Tuesday, December 2, 2014

Books to savor, 2014 edition

I read a lot. Sometimes it's research for my own writing. Sometimes it's as competitive analysis (re-plowing the same ground as other recent books -- except, apparently, where vampires are involved -- isn't the easiest way to sell one's own works). Many evenings, it's for relaxation. Sometimes it's for two or all three reasons. If I finish a book, it has -- at the least -- been useful.

This post is limited to the handful of books I read in 2014 (which isn't to say they were all written this year) that rose beyond "useful" and even "memorable" to "I remember this fondly and can well imagine rereading at a future date."


Last year at about this time (Books to knock your socks off ...), I praised Neal Stephenson's epic historical and cryptological novel Cryptonomicon. This year the top of my list is Stephenson's Baroque Cycle. This is eight books, originally published in three volumes, comprising one multi-decade, world-spanning, wildly ambitious saga, that is -- among many things -- the story of centuries-earlier ancestors of main characters in Cryptonomicon. At about 3K pages, The Baroque Cycle is not an undertaking for the faint of heart.

The Baroque Cycle is a rollicking tale of natural philosophers (whom nowadays we call scientists) and alchemists; vagabonds and kings; odalisques and countesses; soldiers, pirates, and galley slaves; and many more -- with more than a few characters taking more than one role from that list. It's a tale of revolutions and restorations, religious strife, philosophical conflicts, professional rivalries, the rise of capitalism, and wars and colonialism and slavery.

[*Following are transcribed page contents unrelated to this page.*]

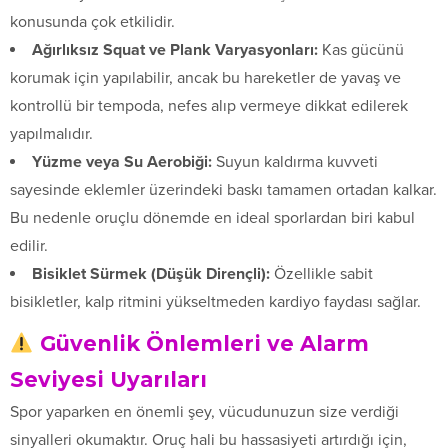
konusunda çok etkilidir.
Ağırlıksız Squat ve Plank Varyasyonları:
Kas gücünü
korumak için yapılabilir, ancak bu hareketler de yavaş ve
kontrollü bir tempoda, nefes alıp vermeye dikkat edilerek
yapılmalıdır.
Yüzme veya Su Aerobiği:
Suyun kaldırma kuvveti
sayesinde eklemler üzerindeki baskı tamamen ortadan kalkar.
Bu nedenle oruçlu dönemde en ideal sporlardan biri kabul
edilir.
Bisiklet Sürmek (Düşük Dirençli):
Özellikle sabit
bisikletler, kalp ritmini yükseltmeden kardiyo faydası sağlar.
Güvenlik Önlemleri ve Alarm
Seviyesi Uyarıları
Spor yaparken en önemli şey, vücudunuzun size verdiği
sinyalleri okumaktır. Oruç hali bu hassasiyeti artırdığı için,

The story unfolds across Europe (in London more than anywhere), the Barbary Coast, Egypt, India, Japan, New England, and New Spain. It's variously a secret history (with events running from roughly 1660 to 1714), an alternate history, a bawdy tale, a stirring adventure, and, from end to end, erudite and witty. It's chockablock with names you know from history (Newton, Leibniz, Louis XIV, various kings and pretenders of England, the Duke of Marlborough, Peter the Great -- and countless others so well described you'll be endlessly checking Wikipedia to ascertain who's real and who's fictional. It ... well, words fail me (as they evidently never do Neal Stephenson). The best analogy I can draw, and it's high praise indeed, is to John Barth's The Sot-Weed Factor.

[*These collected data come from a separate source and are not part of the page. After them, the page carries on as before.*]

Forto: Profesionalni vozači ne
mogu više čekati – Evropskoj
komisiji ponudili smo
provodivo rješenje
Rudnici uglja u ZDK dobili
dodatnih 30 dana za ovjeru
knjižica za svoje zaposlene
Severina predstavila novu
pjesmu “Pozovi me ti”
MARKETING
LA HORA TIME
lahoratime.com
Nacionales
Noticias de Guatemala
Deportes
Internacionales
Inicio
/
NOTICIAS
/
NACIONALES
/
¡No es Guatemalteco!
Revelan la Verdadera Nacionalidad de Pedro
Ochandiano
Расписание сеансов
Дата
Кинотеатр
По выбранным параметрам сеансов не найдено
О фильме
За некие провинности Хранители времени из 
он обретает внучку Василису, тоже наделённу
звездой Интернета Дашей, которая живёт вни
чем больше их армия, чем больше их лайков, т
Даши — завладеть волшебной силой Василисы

If you find this description intriguing, check out The Baroque Cycle: Quicksilver, The Confusion, and The System of the World.

But wait! There's more! Even after The Baroque Cycle I (somehow) found time to do other reading.

A brilliant debut
Also noteworthy: A Darkling Sea, the debut novel by James L. Cambias. It's a First Contact story (for one set of aliens) and an interstellar-conflict story (for humans and a second set of aliens). To convincingly write from any alien's point of view is a challenge; Cambias does it astonishingly well. (One set of his aliens are under-ice, undersea dwellers with parallels to some aliens of my own (see Quoth the Gw'oth), affording me an extra level of appreciation.) A star performance. 

One of his best
A couple months ago I posted re John Scalzi's latest novel, Lock In. Here's a snippet of that review:

Lock In is about transhumanism. And it's a murder mystery. A conspiracy novel. A police procedural. Hard SF, to be sure. And cyber-punk. It contains more than a dash of David Brin's Kiln People (another fine, highly original, SF novel). As in anything Scalzi writes, the text just flows.

Check out the earlier post for more.

Curses! Foiled again :-)
I read more than SF, mysteries being a favorite. That's recently included a great deal of Dashiell Hammett, of whose works I found The Dain Curse especially excellent. Twists, turns, and a great noir period piece. 


Mind-blowing stuff
I also thoroughly enjoyed the cosmology popularization Before the Big Bang, by Brian Clegg. As an overview of the history of cosmology and the underpinnings (and some open issues with) the Big Bang, Clegg's book is very good. (The last couple chapters, more speculative, IMO aren't as solid. Brian Greene's The Hidden Reality: Parallel Universes and the Deep Laws of the Cosmos, another fine book, is better in those areas.) 

What were a few of your favorites this year?